Awal Muharram (also called Maal Hijrah) celebrates the beginning of the Islamic New Year. Muharram, derived from the word haram, which means sinful, is a month considered most sacred of all besides the month of Ramadan.
This first month of the Islamic year coincides with the migration of Prophet Mohammed from Mecca to Medina in 622 AD and is therefore, considered a time for self-evaluation and a starting point for change.
Sunni Muslims fast and celebrate the day according to the Sunnah of Mohammed, which is in honour of Moses’ rescue of the people of Israel from Pharaoh, sometimes on the 10th day. Shia Muslims in other parts of the world spend the day mourning – some even to the extent of flogging themselves – to commemorate the martyrdom of Hussein ibn Ali.

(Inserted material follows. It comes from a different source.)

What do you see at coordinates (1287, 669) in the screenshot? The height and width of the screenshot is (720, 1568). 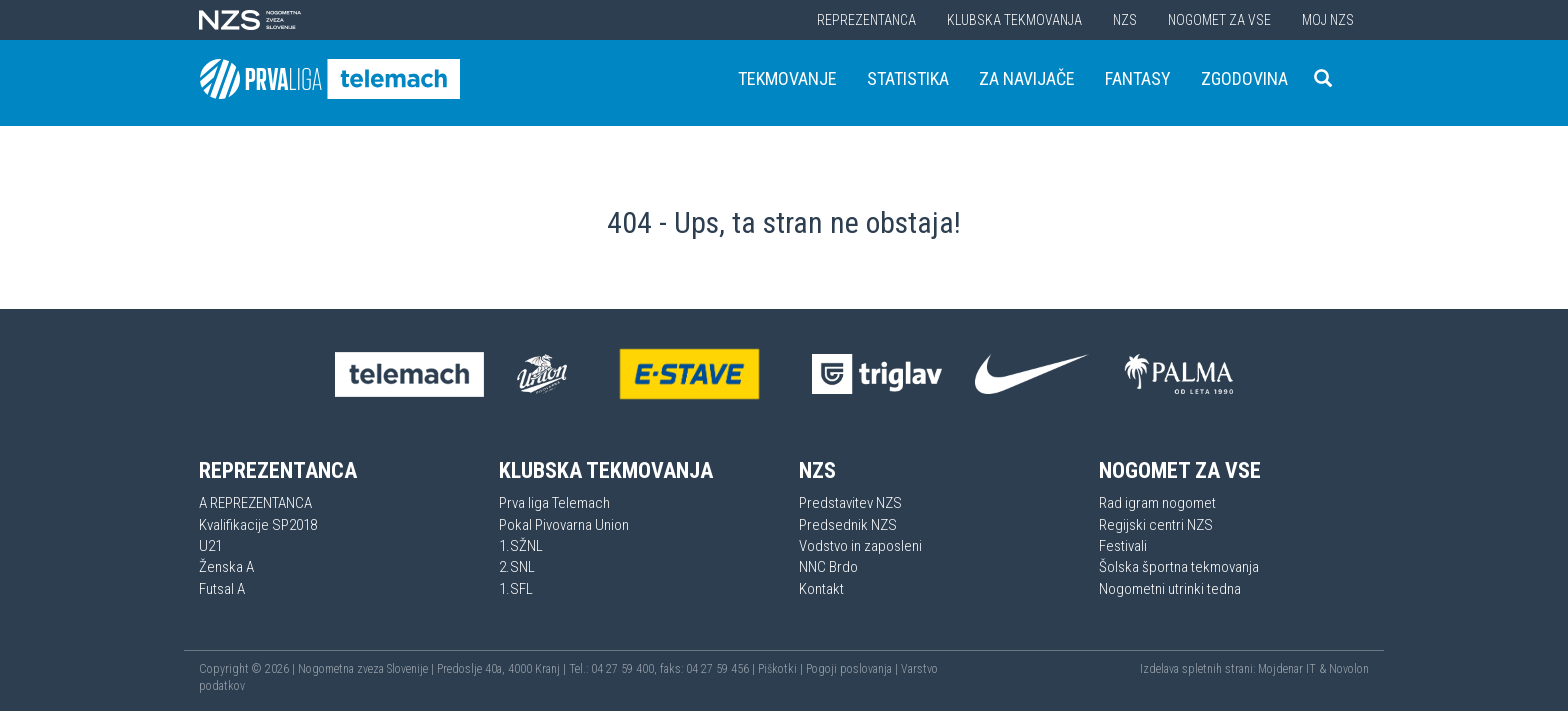 I see `Mojdenar IT` at bounding box center [1287, 669].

Also on the 10th day of Muharram, most Muslims start fasting when the sun rises and do not eat until later in the evening. Muslims cook sweet rice, also known as Bubur Asyura and share them among family members and friends during their break fast. It is also during this time that Muslims gather in mosques to usher in the new Hijri year.
At the same time, various religious activities will be carried out such as spiritual singing, religious activities and the recitation of Koranic verses. Since special prayers and sermons are conducted in public halls and mosques, areas around mosques might be congested in the evenings and at night.